Hey EpicSki dudes. I like your site! You definitely list most of the best extreme terrain, and lots of ball busters and butt tightening lines.
First, regarding your rating of Ski Areas with EX terrain, if in Summit County you're going to list the Lake Chutes at Breckenridge, as this makes sense, then you'd also have to put A-basin's upper east wall on your map. I dare you to drop into the Second Notch from the summit and not rate it more severe than any Lake Chute, Breckenridge run.
Enough on that, as it takes me to this interesting topic. Yes, alpine ski categories are flat out confusing across the board.
For example, you can go to many areas and see double black and not realize you're heading over to 50 -60 degree chutes. Okay, yes, you'd have to ignore a plethora of other warning signs, but I see big caution and hazard signs to sleeper terrain, too.
Of course, looking down a true in-bounds extreme line from the top shoud give every gumby a clew, but it doesn't. While filming at the Breckenridge Lake Chutes over the last few weeks I filmed no less than 8 falls that exceeded 400-500ft. Fortunately, most of those marvelous double black experts survived falling from the cornice to the valley floor.
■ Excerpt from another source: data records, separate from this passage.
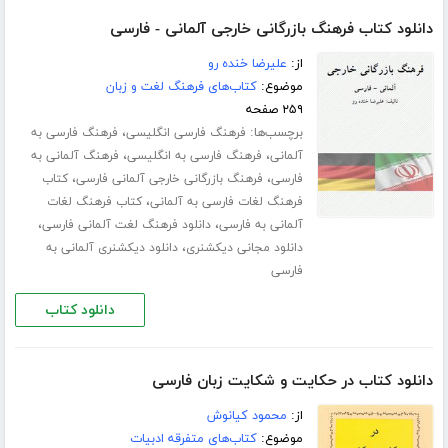
دانلود کتاب فرهنگ بازرگانی خارجی آلمانی - فارسی
از:
علیرضا خنده رو
موضوع:
کتاب‌های فرهنگ لغت و زبان
۲۵۹ صفحه
برچسب‌ها:
،
فرهنگ فارسی انگلیسی
فرهنگ فارسی به
،
،
آلمانی
فرهنگ فارسی به انگلیسی
فرهنگ آلمانی به
،
،
فارسی
فرهنگ بازرگانی خارجی آلمانی فارسی
کتاب
،
فرهنگ لغات فارسی به آلمانی
کتاب فرهنگ لغات
،
،
آلمانی به فارسی
دانلود فرهنگ لغت آلمانی فارسی
،
دانلود مجانی دیکشنری
دانلود دیکشنری آلمانی به
فارسی
دانلود کتاب
دانلود کتاب در حکایت و شکایت زبان فارسی
از:
محمود کیانوش
موضوع:
کتاب‌های متفرقه ادبیات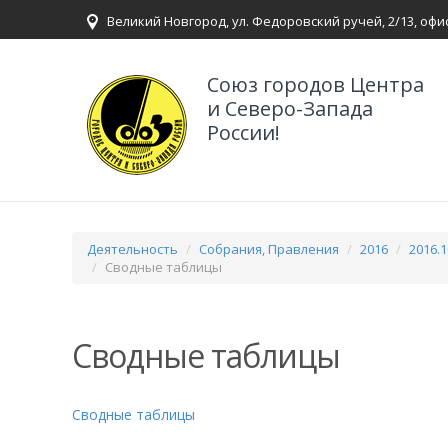
Великий Новгород, ул. Федоровский ручей, 2/13, офи
Союз городов Центра
и Северо-Запада
России!
Деятельность
Собрания, Правления
2016
2016.1
Сводные таблицы
Сводные таблицы
Сводные таблицы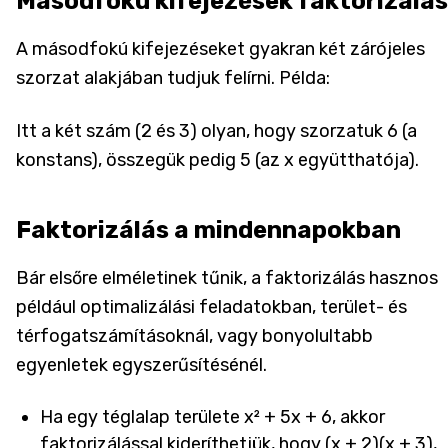
Másodfokú kifejezések faktorizálá
A másodfokú kifejezéseket gyakran két zárójeles
szorzat alakjában tudjuk felírni. Példa:
Itt a két szám (2 és 3) olyan, hogy szorzatuk 6 (a
konstans), összegük pedig 5 (az x együtthatója).
Faktorizálás a mindennapokban
Bár elsőre elméletinek tűnik, a faktorizálás hasznos
például optimalizálási feladatokban, terület- és
térfogatszámításoknál, vagy bonyolultabb
egyenletek egyszerűsítésénél.
Ha egy téglalap területe x² + 5x + 6, akkor
faktorizálással kideríthetjük, hogy (x + 2)(x + 3),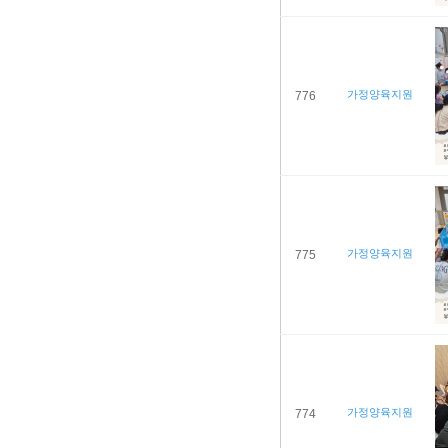
가정양육지원
776
가정양육지원
775
가정양육지원
774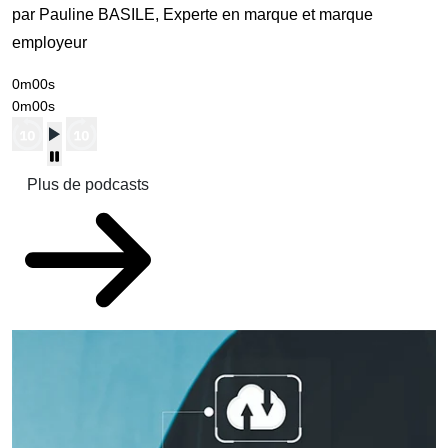
par Pauline BASILE, Experte en marque et marque
employeur
0m00s
0m00s
Plus de podcasts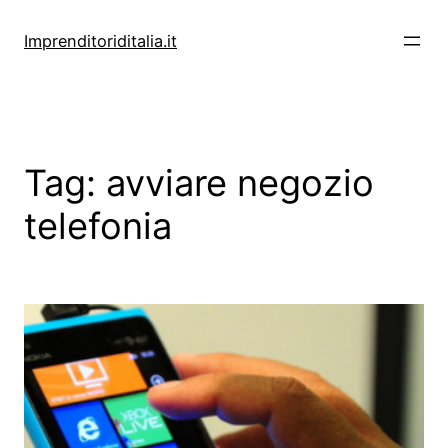
Vai
al
Imprenditoriditalia.it
contenuto
Tag:
avviare negozio
telefonia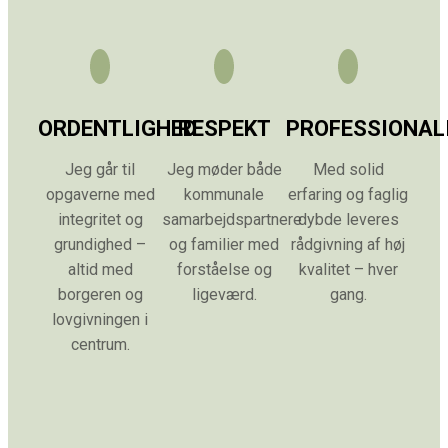
ORDENTLIGHED
RESPEKT
PROFESSIONAL
Jeg går til
Jeg møder både
Med solid
opgaverne med
kommunale
erfaring og faglig
integritet og
samarbejdspartnere
dybde leveres
grundighed –
og familier med
rådgivning af høj
altid med
forståelse og
kvalitet – hver
borgeren og
ligeværd.
gang.
lovgivningen i
centrum.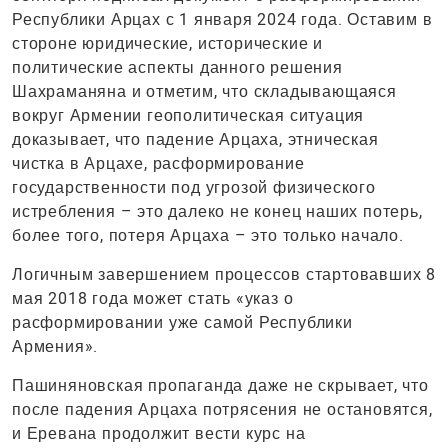
Республики Арцах с 1 января 2024 года. Оставим в
стороне юридические, исторические и
политические аспекты данного решения
Шахраманяна и отметим, что складывающаяся
вокруг Армении геополитическая ситуация
доказывает, что падение Арцаха, этническая
чистка в Арцахе, расформирование
государственности под угрозой физического
истребления – это далеко не конец наших потерь,
более того, потеря Арцаха – это только начало.
Логичным завершением процессов стартовавших 8
мая 2018 года может стать «указ о
расформировании уже самой Республики
Армения».
Пашиняновская пропаганда даже не скрывает, что
после падения Арцаха потрясения не остановятся,
и Еревана продолжит вести курс на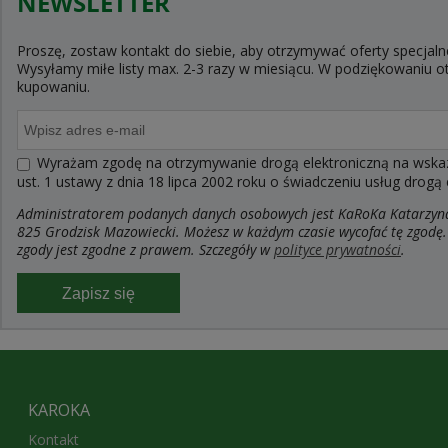
NEWSLETTER
Proszę, zostaw kontakt do siebie, aby otrzymywać oferty specjaln
Wysyłamy miłe listy max. 2-3 razy w miesiącu. W podziękowaniu
kupowaniu.
Wyrażam zgodę na otrzymywanie drogą elektroniczną na wskaza
ust. 1 ustawy z dnia 18 lipca 2002 roku o świadczeniu usług drogą
Administratorem podanych danych osobowych jest KaRoKa Katarzyna R
825 Grodzisk Mazowiecki. Możesz w każdym czasie wycofać tę zgodę.
zgody jest zgodne z prawem. Szczegóły w
polityce prywatności
.
Zapisz się
KAROKA
Kontakt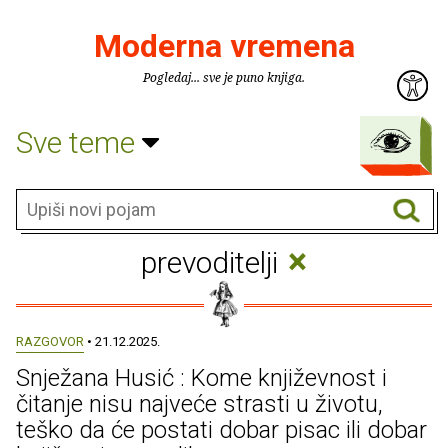
Moderna vremena
Pogledaj... sve je puno knjiga.
Sve teme
×
prevoditelji
RAZGOVOR
• 21.12.2025.
Snježana Husić : Kome književnost i
čitanje nisu najveće strasti u životu,
teško da će postati dobar pisac ili dobar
Again I have to agree with your blog topic, "Alpine Ski Categories are Confusing, for sure." Why not go to triple black diamonds for 50-60 degree terrain between rock bands that run for more than 700ft? Well, ski areas have their little motives, including being scared to admit this to the general public, so it's not likely to happen.
For that reason, I propose referencing the R and D Wildsnow Rating by Dobson be applied to true inbound EX terrain, so there is at least some shread of comparison to off piste terrain hazards. If we do a bit of that type of communicating, fewer double black experts that spend 2 days skiing a year will drop into a bad inbound spot, all the while knowing that yes ski patrol does dynamite in-bound ex slopes for safety, and will hall a sorry ass out of places like Corbits if an accident happens. Good topic, yes evolution in gear should be followed by an evolution in communicating an extreme ride.
Cheers, good blog!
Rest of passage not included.